See 8 U.S.C. § 1229b(b)(1)(A)-(D) (requiring that the noncitizen's removal cause "exceptional and extremely unusual hardship to the alien's . . . parent . . . who is a citizen of the United States or an alien lawfully admitted for permanent residence").
Anwar, 116 F.3d at 144.
Pan has failed to make a strong showing of support for either of her due process arguments. They necessarily fail, and this court need not reach the question of whether a due process violation actually occurred.
B
Decisions to deny a continuance are reviewed for abuse of discretion. There is no abuse of discretion so long as the decision is "not capricious, racially invidious, utterly without foundation in the evidence, or otherwise so aberrational that it is arbitrary rather than the result of any perceptible rational approach."
Masih v. Mukasey, 536 F.3d 370, 373 (5th Cir. 2008).
Cabral v. Holder, 632 F.3d 886, 890 (5th Cir. 2011) (quoting Galvez-Vergara v. Gonzales, 484 F.3d 798, 801 (5th Cir. 2007)).

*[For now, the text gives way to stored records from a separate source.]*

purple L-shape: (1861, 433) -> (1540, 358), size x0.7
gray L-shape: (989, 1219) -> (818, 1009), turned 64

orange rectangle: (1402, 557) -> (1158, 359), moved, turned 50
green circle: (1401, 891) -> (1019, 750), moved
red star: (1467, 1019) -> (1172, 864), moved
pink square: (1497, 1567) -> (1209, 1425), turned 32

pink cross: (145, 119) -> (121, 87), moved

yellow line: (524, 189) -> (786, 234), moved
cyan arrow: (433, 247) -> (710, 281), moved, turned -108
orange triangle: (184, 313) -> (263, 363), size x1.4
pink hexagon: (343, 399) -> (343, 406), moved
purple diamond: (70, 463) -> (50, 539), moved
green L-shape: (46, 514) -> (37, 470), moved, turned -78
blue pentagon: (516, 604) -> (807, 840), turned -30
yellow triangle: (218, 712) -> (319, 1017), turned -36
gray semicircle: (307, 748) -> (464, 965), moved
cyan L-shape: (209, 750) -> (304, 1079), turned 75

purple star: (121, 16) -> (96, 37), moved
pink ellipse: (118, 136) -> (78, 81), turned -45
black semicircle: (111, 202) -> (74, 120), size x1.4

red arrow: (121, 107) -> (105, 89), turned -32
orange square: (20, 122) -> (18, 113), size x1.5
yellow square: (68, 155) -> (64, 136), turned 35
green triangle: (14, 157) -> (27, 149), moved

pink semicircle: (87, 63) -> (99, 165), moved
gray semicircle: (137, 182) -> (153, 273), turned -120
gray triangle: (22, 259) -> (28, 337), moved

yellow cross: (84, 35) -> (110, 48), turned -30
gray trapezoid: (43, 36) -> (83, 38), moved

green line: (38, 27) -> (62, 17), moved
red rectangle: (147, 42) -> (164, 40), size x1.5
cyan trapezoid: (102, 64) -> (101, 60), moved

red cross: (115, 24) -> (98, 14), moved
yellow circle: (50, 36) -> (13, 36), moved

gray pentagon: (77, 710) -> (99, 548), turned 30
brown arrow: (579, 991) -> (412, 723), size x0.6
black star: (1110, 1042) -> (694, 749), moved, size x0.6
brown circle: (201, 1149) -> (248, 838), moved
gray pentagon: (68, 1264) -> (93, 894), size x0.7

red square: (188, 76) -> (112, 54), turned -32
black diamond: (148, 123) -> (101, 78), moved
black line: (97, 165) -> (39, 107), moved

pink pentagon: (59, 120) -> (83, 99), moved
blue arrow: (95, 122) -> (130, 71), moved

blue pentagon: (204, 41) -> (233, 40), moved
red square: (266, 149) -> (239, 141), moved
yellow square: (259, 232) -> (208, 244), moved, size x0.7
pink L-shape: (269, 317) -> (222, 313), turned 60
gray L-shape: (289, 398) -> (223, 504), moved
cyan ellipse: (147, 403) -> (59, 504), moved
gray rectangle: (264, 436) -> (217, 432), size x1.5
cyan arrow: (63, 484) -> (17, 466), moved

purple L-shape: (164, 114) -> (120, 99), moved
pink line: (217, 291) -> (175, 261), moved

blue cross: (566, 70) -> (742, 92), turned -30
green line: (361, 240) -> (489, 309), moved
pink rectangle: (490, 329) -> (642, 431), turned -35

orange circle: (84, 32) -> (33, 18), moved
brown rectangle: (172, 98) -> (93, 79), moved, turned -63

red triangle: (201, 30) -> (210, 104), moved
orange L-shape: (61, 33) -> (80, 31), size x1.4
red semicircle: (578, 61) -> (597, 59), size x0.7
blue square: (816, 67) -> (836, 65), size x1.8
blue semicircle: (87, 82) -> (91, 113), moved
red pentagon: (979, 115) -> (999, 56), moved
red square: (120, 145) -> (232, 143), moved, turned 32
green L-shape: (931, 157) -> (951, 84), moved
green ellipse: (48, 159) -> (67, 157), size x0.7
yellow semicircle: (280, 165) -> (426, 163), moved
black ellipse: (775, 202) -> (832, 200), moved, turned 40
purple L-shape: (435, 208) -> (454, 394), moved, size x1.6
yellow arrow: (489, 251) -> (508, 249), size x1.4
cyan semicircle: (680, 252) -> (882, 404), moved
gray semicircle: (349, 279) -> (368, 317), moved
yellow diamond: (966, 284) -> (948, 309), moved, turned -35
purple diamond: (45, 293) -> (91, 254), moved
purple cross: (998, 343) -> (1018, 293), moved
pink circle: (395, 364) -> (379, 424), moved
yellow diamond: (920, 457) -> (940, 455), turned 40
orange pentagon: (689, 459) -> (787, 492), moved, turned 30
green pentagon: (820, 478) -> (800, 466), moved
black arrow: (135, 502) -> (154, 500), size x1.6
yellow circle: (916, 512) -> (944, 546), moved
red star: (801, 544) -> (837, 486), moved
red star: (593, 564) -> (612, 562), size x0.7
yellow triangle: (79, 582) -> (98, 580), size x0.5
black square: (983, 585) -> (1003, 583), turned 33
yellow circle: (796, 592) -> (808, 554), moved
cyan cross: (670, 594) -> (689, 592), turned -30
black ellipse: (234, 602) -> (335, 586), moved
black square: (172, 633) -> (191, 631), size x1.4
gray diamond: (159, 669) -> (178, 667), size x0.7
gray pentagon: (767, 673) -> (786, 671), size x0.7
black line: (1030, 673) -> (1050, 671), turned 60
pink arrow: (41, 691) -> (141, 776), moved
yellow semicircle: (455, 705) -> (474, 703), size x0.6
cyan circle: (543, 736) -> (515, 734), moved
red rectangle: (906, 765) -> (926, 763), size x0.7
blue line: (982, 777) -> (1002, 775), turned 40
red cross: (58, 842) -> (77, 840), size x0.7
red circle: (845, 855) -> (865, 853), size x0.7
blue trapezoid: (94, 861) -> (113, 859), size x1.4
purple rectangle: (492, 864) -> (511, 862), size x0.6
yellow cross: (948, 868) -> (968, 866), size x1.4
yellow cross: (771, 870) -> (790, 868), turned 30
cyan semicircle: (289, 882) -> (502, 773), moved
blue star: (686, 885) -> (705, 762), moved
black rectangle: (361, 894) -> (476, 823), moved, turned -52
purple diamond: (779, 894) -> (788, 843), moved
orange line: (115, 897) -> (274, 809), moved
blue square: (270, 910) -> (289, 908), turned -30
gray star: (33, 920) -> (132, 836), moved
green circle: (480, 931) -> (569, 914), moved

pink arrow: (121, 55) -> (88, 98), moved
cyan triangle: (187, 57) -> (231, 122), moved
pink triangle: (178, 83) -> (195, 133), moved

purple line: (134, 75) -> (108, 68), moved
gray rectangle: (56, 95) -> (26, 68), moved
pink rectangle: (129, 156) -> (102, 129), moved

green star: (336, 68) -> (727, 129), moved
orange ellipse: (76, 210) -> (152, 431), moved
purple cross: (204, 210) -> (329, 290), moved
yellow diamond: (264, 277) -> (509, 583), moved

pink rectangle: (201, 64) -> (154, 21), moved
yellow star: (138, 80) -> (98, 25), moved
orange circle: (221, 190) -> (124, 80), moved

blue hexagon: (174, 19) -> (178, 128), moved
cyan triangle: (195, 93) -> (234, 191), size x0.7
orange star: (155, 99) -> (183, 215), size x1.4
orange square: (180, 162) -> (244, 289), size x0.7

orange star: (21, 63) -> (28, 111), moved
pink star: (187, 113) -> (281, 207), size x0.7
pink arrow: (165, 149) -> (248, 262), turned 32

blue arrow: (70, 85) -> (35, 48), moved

Pan's abuse of discretion argument fails. It is not an abuse of discretion if the IJ offers a "perceptible rational approach" to the denial of a continuance. The IJ did just that when she criticized counsel for not bringing the motion at any point prior to the third master calendar hearing. Pan's counsel has conceded several times that the IJ informed her that the February hearing would be for applications as well as pleadings, and Pan has not offered a single reason why counsel did not seek a continuance before the hearing.
Id.
* * *
The judgment of the Board of Immigration Appeals is AFFIRMED, and Pan's petition for review is DENIED.
[*] Pursuant to 5TH CIRCUIT RULE 47.5, the court has determined that this opinion should not be published and is not precedent except under the limited circumstances set forth in 5TH CIRCUIT RULE 47.5.4.